Como se sabe, Osvaldo Soriano nació en Mar del Plata y vivió allí hasta los 3 años. Su padre trabajaba en Obras Sanitarias, por lo que sufrió muchos traslados: Osvaldo pasó los primeros años en San Luis, vivió luego en Río Cuarto, hasta llegar a Cipolletti, hacia el fin de su infancia, y transcurrir allí su adolescencia.
La Patagonia fue, pues, el lugar y el período que con más cariño recordó siempre, y es en la primera parte del libro, “En nombre del padre”, donde se reconstruyen sus años más jóvenes y su relación filial, sus pasiones y gustos, las vivencias patagónicas, que en gran medida marcarían su destino de escritor.
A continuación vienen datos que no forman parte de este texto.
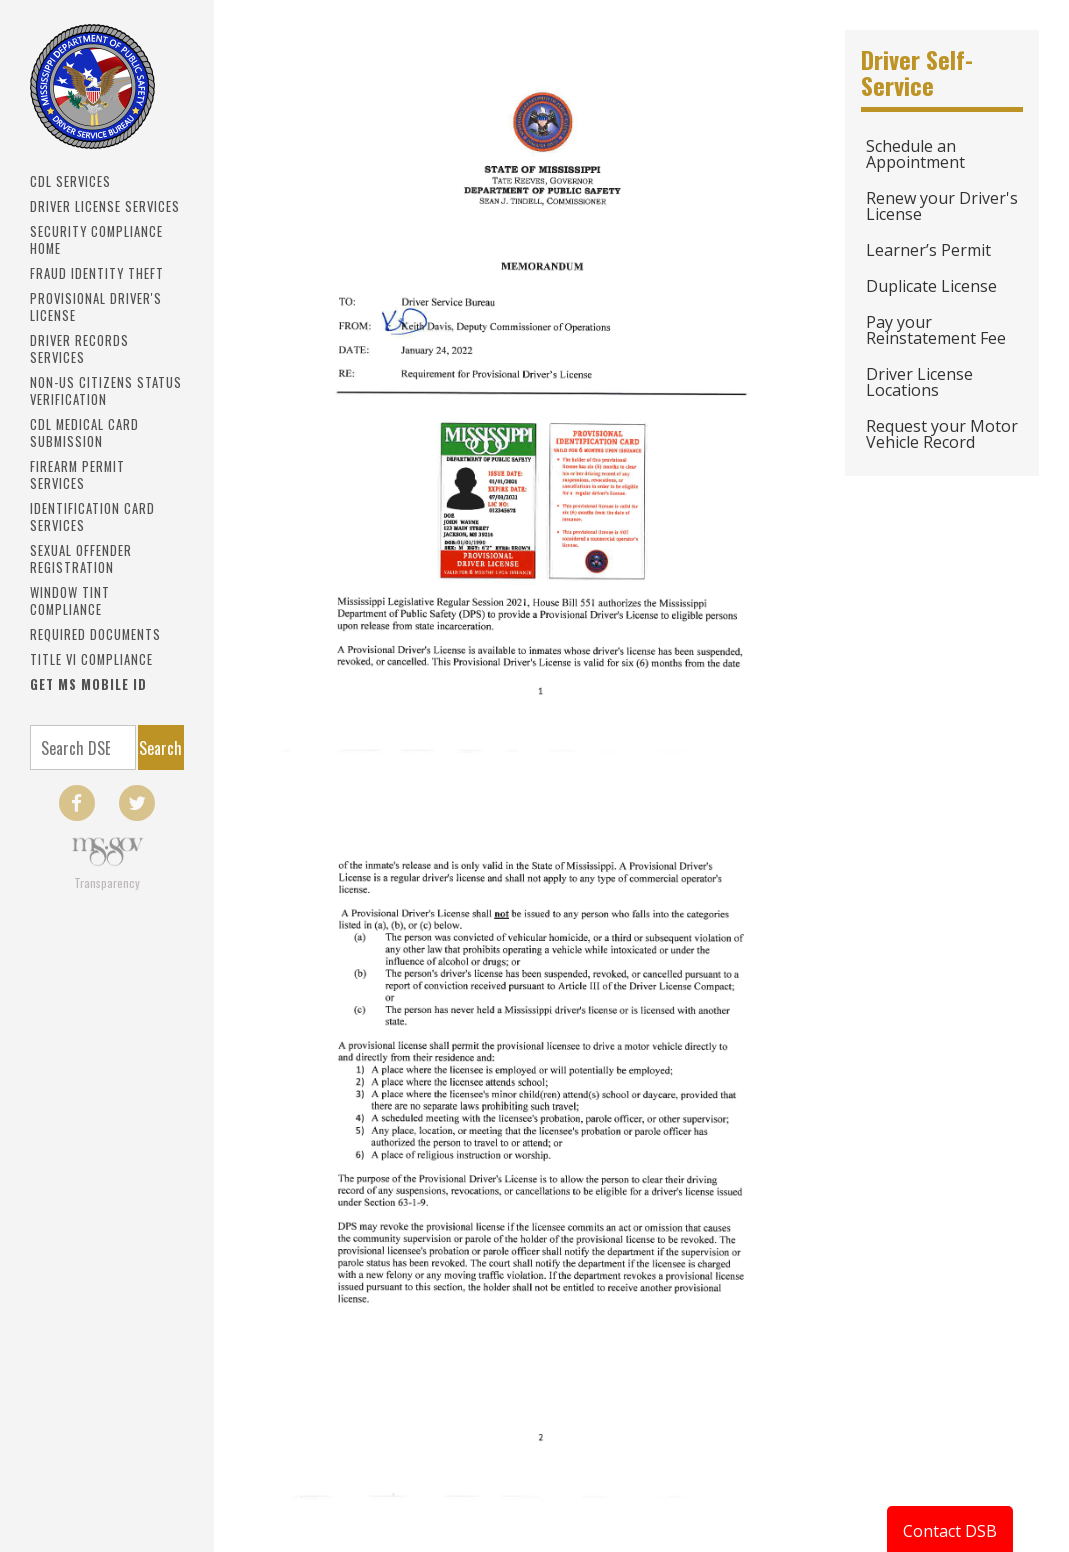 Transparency (107, 882)
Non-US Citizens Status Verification (106, 391)
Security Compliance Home (96, 240)
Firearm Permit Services (77, 475)
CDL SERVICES (70, 181)
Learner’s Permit (928, 250)
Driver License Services (105, 206)
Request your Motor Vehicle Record (942, 434)
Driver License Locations (919, 382)
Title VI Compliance (91, 659)
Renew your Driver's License (942, 206)
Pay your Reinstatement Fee (936, 330)
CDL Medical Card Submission (84, 433)
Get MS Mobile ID (88, 684)
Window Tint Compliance (70, 601)
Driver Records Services (79, 349)
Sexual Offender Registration (81, 559)
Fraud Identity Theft (97, 273)
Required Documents (95, 634)
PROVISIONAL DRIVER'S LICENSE (96, 307)
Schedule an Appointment (915, 154)
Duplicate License (931, 286)
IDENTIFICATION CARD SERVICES (92, 517) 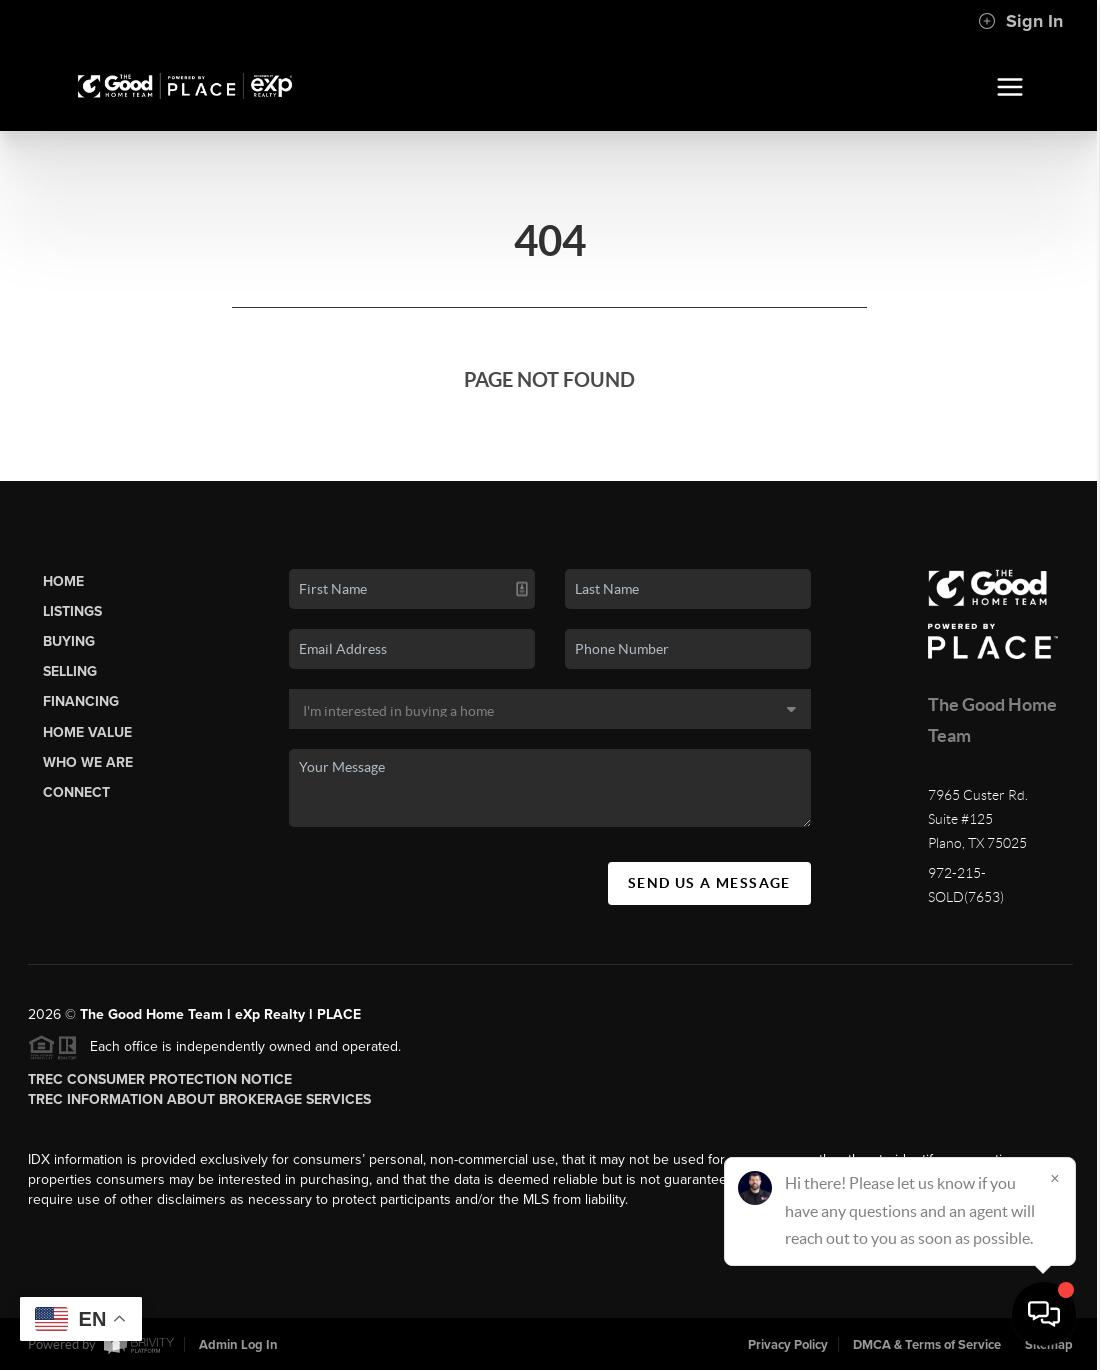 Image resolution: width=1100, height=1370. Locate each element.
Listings (72, 611)
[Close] (1055, 1178)
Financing (81, 701)
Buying (69, 641)
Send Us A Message (709, 883)
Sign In (1020, 21)
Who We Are (88, 762)
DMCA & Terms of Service (927, 1345)
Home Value (87, 732)
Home (63, 581)
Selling (70, 671)
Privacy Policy (788, 1345)
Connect (76, 792)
Por la índole de lo contado, porque se está trabajando con planos de la realidad muy fuertes, pero donde hay ya una importante distancia entre los hechos y el presente de la escritura, se revela, creo, una elaboración más ardua y más compleja. Se leen en estos textos descripciones bastante detalladas de paisajes y de personajes frágiles y contradictorios, un ritmo de narración más lento, más moroso. Casi, podría decir, otro lenguaje, manifestado también en un empleo menos instrumental de los elementos del relato y de sus funciones o, para ser fiel a sus propios términos, menos “seco” y “directo”.
Y acaso sea en ese elemento que es “la descripción” donde se asienta la nueva cualidad ideológica de esta escritura, otrora tan móvil, tan nerviosa, tan abigarrada y veloz, y ahora más reposada, más sensual. Así, las descripciones son especialmente interesantes para ver el entorno patagónico y su impresión sobre el narrador, y ellas tienen también la capacidad de irradiar sus luces hacia el resto. El tiempo mismo es contagiado por la carga del ambiente; los acontecimientos (aun los políticos, preocupación dominante en la vida de Soriano) son vistos a la luz de la espesa muralla que va alzando el espacio descripto.
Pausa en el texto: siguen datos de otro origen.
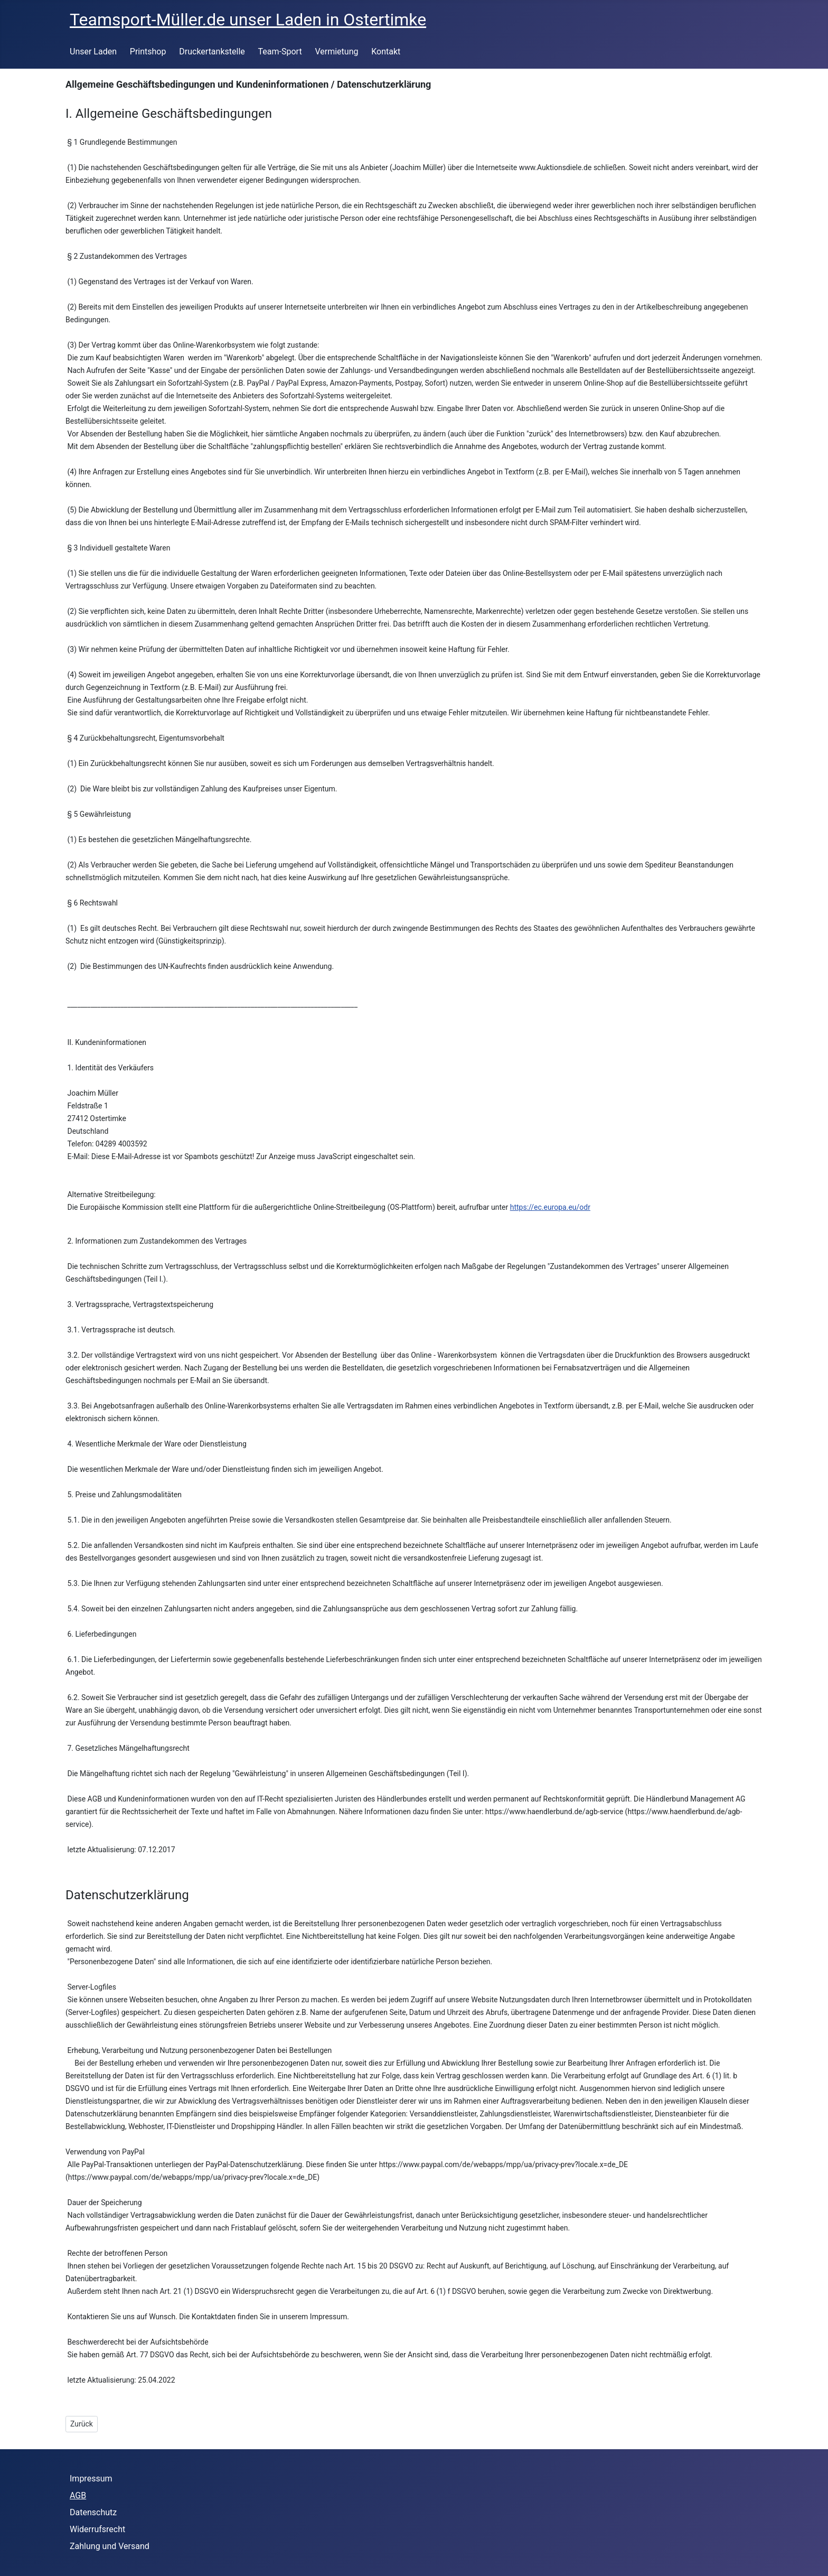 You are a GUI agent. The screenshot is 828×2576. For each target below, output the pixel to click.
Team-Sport (280, 51)
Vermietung (336, 51)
El relato más melancólico, más estremecedor, se llama “Rosebud”. Es, claramente, un texto sobre la memoria. Si el conjunto, y sobre todo la primera fachada del tríptico, parece una inmensa rememoración, aquí se destaca nítidamente lo que le da centro y vida: la tarea de recordar.
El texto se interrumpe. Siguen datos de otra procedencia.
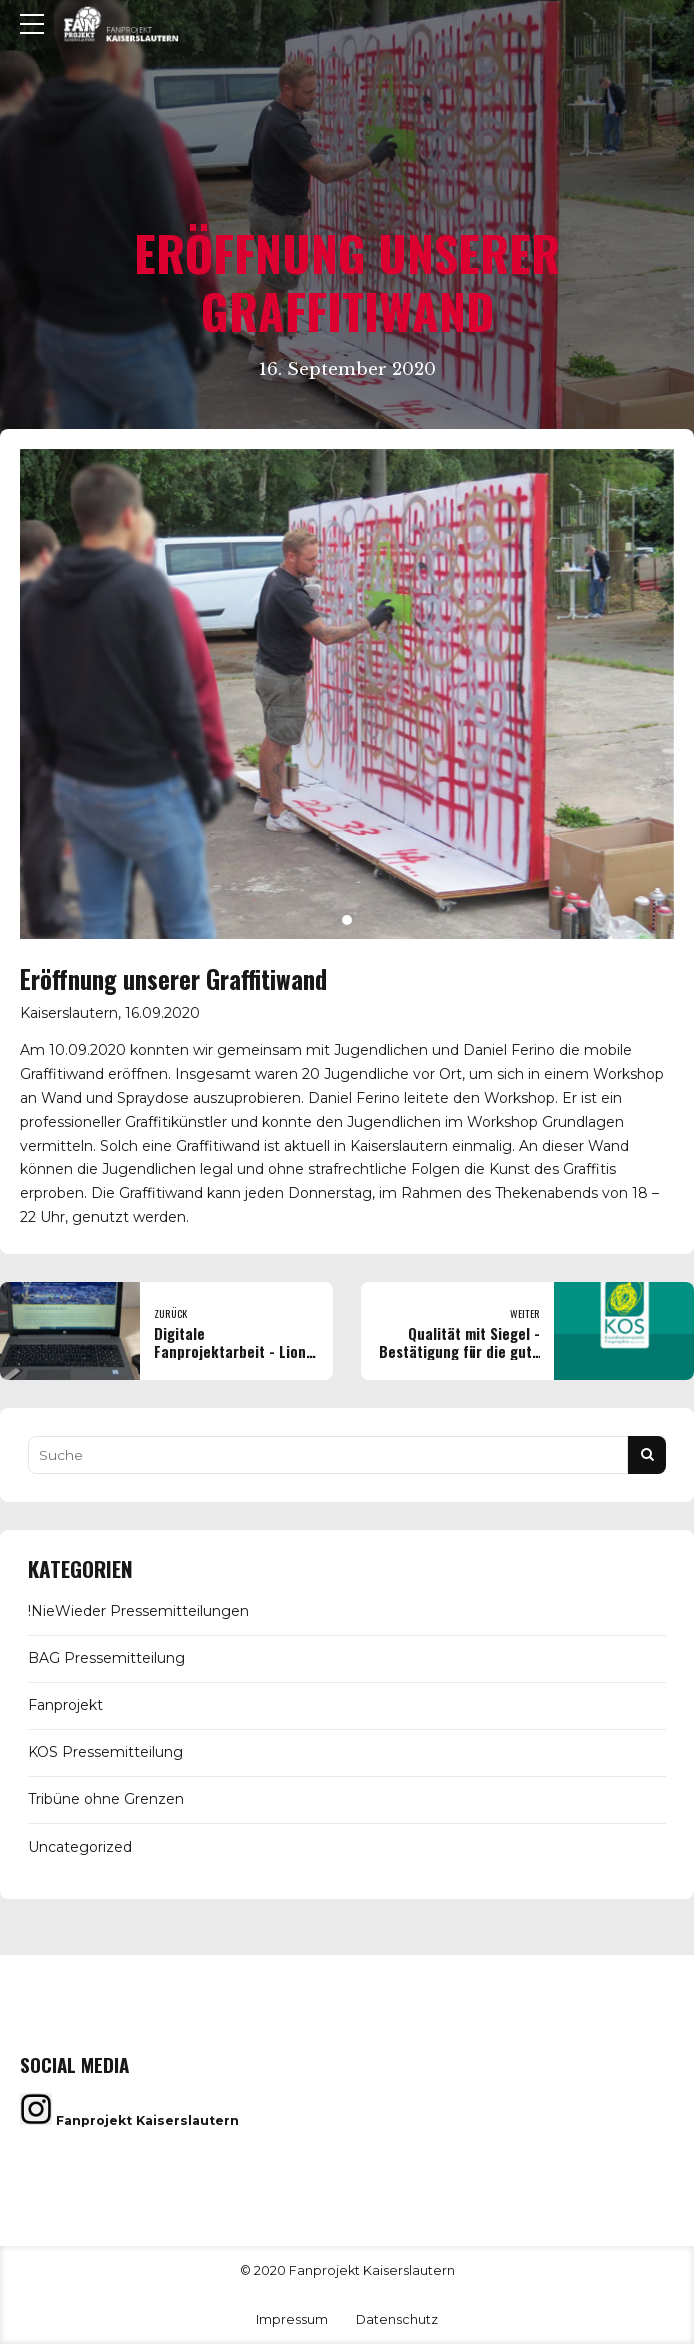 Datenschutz (397, 2319)
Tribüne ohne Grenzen (106, 1799)
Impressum (292, 2319)
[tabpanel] (347, 694)
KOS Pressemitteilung (105, 1752)
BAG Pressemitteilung (106, 1658)
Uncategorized (80, 1847)
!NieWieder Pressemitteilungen (138, 1611)
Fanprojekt (65, 1705)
El Rosebud “es un peral añoso, de tronco bajo, al que me subía las tardes en que me sentía triste. Mi madre me buscaba por toda la casa, salía a llamarme al patio y aunque yo pudiera sentir su aliento ella no podía verme”. Ese árbol es también una muy singular, acaso decisiva, imagen interior que lo acompañará toda su vida.
Me parece también singular que ese texto me haya gustado tanto y, me digo, es probable que en él haya dado con el verdadero Soriano o, al menos, con el que más nos une, así como hace años encontré a Hemingway en un largo reportaje sobre el trabajo de escritor, porque sus reflexiones sobre la literatura me acercaron más a él que sus ficciones.
Al fin y al cabo, tal vez no resulte tan casual que sea en la infancia donde se produzca el hallazgo, ese lugar inalterable, acaso el único donde somos algo más justos con los contemporáneos.